Cobalt chromite, CoCr2O4, is a cubic spinel which is ferrimagnetic at low temperatures with a Curie point Tc ≈ 97 °K. The room temperature powder diffraction pattern on this material, corrected for temperature effects, shows that it is a normal spinel with an oxygen parameter equal to 0.38707 :f: .00005. At 4.2 °K there are, in addition to the magnetic contributions to the fundamental spinel peaks, a large number of magnetic 11 satellite peaks. All of the additional peaks can be indexed on the basis of the ferrimagnetic spiral model proposed for normal cubic spinels by Lyons, Kaplan, Dwight and Menyuk, in which the spiraling components of the spins are defined by a single k vector along a face diagonal. The experimental magnitude of |k| is approximately 5 % greater than theoretically predicted. The neutron diffraction pattern predicted on the basis of the spiral model is completely determined upon fixing the exchange ratio JBB/J AB and the cone axis direction. Taking JBB /J AB = 1. 5 on the basis of magnetization measurements previously reported, it is found that the intensities of the various peaks are in excellent agreement with the intensities predicted by the spiral model with the cone axis along an [001] direction.

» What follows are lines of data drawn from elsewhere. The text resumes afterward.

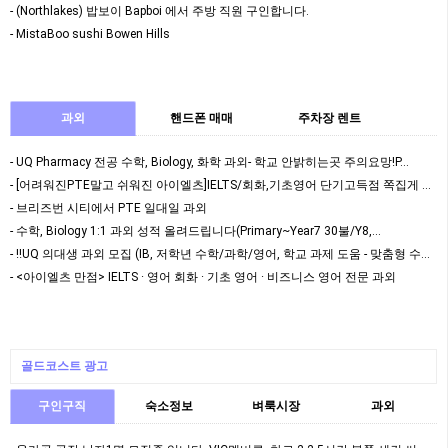
- (Northlakes) 밥보이 Bapboi 에서 주방 직원 구인합니다.
- MistaBoo sushi Bowen Hills
과외
핸드폰 매매
주차장 렌트
- UQ Pharmacy 전공 수학, Biology, 화학 과외- 학교 안밝히는곳 주의요망!P…
- [어려워진PTE말고 쉬워진 아이엘츠]IELTS/회화,기초영어 단기고득점 쪽집게 맞춤 과외
- 브리즈번 시티에서 PTE 일대일 과외
- 수학, Biology 1:1 과외 성적 올려드립니다(Primary~Year7 30불/Y8,…
- ‼️UQ 의대생 과외 모집 (IB, 저학년 수학/과학/영어, 학교 과제 도움 - 맞춤형 수…
- <아이엘츠 만점> IELTS · 영어 회화 · 기초 영어 · 비즈니스 영어 전문 과외
골드코스트 광고
구인구직
숙소정보
벼룩시장
과외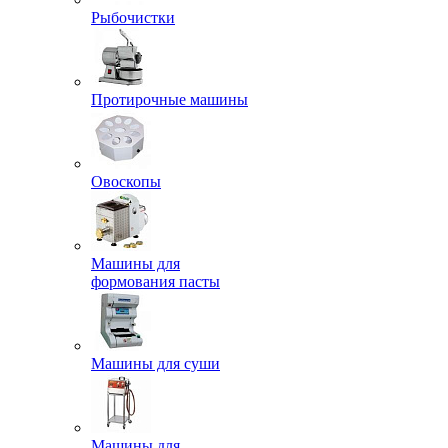
Рыбочистки
Протирочные машины
Овоскопы
Машины для
формования пасты
Машины для суши
Машины для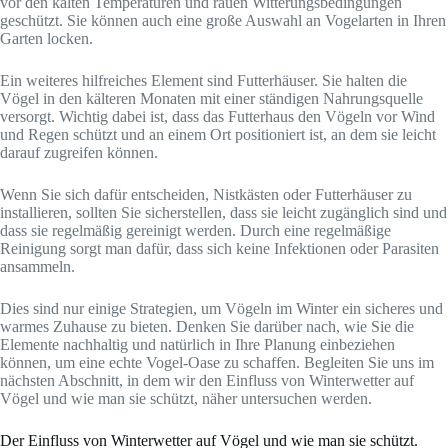
vor den kalten Temperaturen und rauen Witterungsbedingungen
geschützt. Sie können auch eine große Auswahl an Vogelarten in Ihren
Garten locken.
Ein weiteres hilfreiches Element sind Futterhäuser. Sie halten die
Vögel in den kälteren Monaten mit einer ständigen Nahrungsquelle
versorgt. Wichtig dabei ist, dass das Futterhaus den Vögeln vor Wind
und Regen schützt und an einem Ort positioniert ist, an dem sie leicht
darauf zugreifen können.
Wenn Sie sich dafür entscheiden, Nistkästen oder Futterhäuser zu
installieren, sollten Sie sicherstellen, dass sie leicht zugänglich sind und
dass sie regelmäßig gereinigt werden. Durch eine regelmäßige
Reinigung sorgt man dafür, dass sich keine Infektionen oder Parasiten
ansammeln.
Dies sind nur einige Strategien, um Vögeln im Winter ein sicheres und
warmes Zuhause zu bieten. Denken Sie darüber nach, wie Sie die
Elemente nachhaltig und natürlich in Ihre Planung einbeziehen
können, um eine echte Vogel-Oase zu schaffen. Begleiten Sie uns im
nächsten Abschnitt, in dem wir den Einfluss von Winterwetter auf
Vögel und wie man sie schützt, näher untersuchen werden.
Der Einfluss von Winterwetter auf Vögel und wie man sie schützt.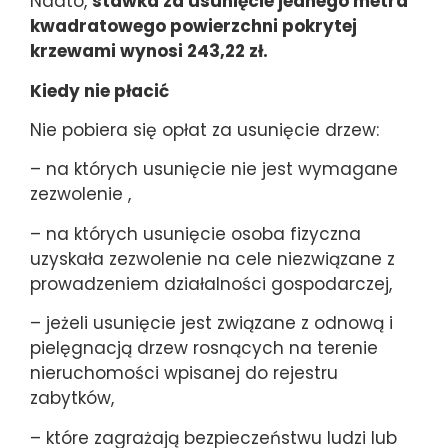
Nadto,
stawka za usunięcie jednego metra
kwadratowego powierzchni pokrytej
krzewami wynosi 243,22 zł.
Kiedy nie płacić
Nie pobiera się opłat za usunięcie drzew:
– na których usunięcie nie jest wymagane
zezwolenie ,
– na których usunięcie osoba fizyczna
uzyskała zezwolenie na cele niezwiązane z
prowadzeniem działalności gospodarczej,
– jeżeli usunięcie jest związane z odnową i
pielęgnacją drzew rosnących na terenie
nieruchomości wpisanej do rejestru
zabytków,
– które zagrażają bezpieczeństwu ludzi lub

The ferrimagnetic spiral configuration is known to become unstable relative to small deviations for JBB SB /JAB S A > 0.98 (i.e. JBB/JAB > 0.98 in CoCr2O4). However, our results indicate that the true configuration closely approximates that predicted by the model over a range of exchange interaction ratios which extends well beyond the onset of local instability. Upon increasing the temperature above 4,2 °K, the satellite peaks disappeared between 25 °K and 35 °K, apparently degenerating into a broad plateau observed at 50 °K and 77 °K. Despite this disappearance, a self-consistent fit to neither the magnetic contributions to the fundamental peaks nor the observed thermal variation of the magnetization can be obtained from a collinear model. However, the predicted values based on a molecular field treatment of the spiral model are in good agreement with these measurements. These results further corroborate the validity of the spiral model for CoCr2O4, and indicate that the molecular field approximation accurately describes the axial component throughout its ferrimagnetic range, but not the azimuthal component.